==== INFORMATION GIVEN ====

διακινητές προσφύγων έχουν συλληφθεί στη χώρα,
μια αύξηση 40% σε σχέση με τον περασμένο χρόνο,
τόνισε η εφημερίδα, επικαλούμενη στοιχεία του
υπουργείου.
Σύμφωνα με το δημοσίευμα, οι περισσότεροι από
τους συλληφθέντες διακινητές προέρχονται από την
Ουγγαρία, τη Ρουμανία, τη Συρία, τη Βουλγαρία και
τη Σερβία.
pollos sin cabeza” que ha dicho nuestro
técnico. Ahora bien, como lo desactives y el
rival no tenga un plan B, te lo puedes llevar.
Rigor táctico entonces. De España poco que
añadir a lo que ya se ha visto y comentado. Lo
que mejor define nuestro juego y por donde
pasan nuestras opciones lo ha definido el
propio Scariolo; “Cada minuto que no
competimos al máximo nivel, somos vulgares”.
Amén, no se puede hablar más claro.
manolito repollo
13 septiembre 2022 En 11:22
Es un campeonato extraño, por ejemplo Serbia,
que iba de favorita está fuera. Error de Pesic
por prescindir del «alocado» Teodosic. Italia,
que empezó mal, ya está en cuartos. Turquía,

====
==== INFORMATION GIVEN ====

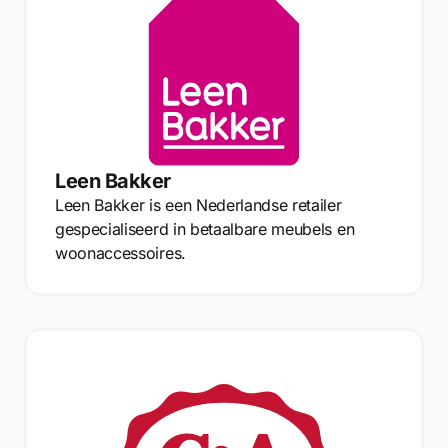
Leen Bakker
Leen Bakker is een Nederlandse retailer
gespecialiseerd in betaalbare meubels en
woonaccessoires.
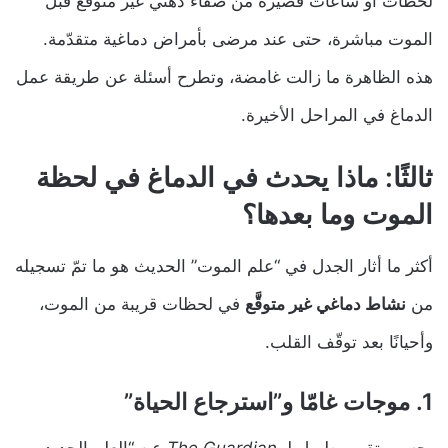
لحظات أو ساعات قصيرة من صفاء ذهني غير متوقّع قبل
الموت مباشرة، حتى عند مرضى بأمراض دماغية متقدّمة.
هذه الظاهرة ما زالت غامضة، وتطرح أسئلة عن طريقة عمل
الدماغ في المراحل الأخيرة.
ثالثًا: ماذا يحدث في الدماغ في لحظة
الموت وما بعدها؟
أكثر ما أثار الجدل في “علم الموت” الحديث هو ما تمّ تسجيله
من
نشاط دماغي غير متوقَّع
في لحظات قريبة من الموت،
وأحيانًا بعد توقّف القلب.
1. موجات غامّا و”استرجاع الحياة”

====

ASSIGNED TASK ->
Which lines of the data include the string "διακινητές"? Find them and copy each one.

THE COMPLETED TASK ->
διακινητές προσφύγων έχουν συλληφθεί στη χώρα,
τους συλληφθέντες διακινητές προέρχονται από την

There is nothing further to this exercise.